[Collected data]
---

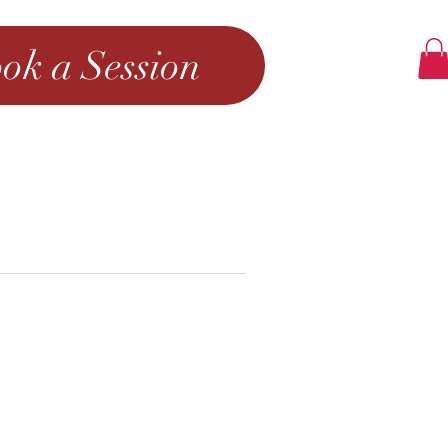
ok a Session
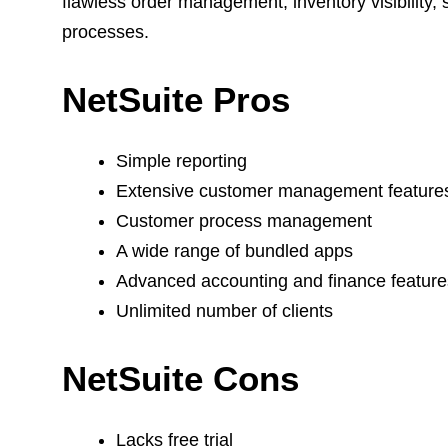
flawless order management, inventory visibility, 
processes.
NetSuite Pros
Simple reporting
Extensive customer management featur
Customer process management
A wide range of bundled apps
Advanced accounting and finance featur
Unlimited number of clients
NetSuite Cons
Lacks free trial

---

## INSTRUCTIONS TO FOLLOW
Would you copy every line of the entries in which "management" appears?

## SOLUTION
flawless order management, inventory visibility, 
Extensive customer management featur
Customer process management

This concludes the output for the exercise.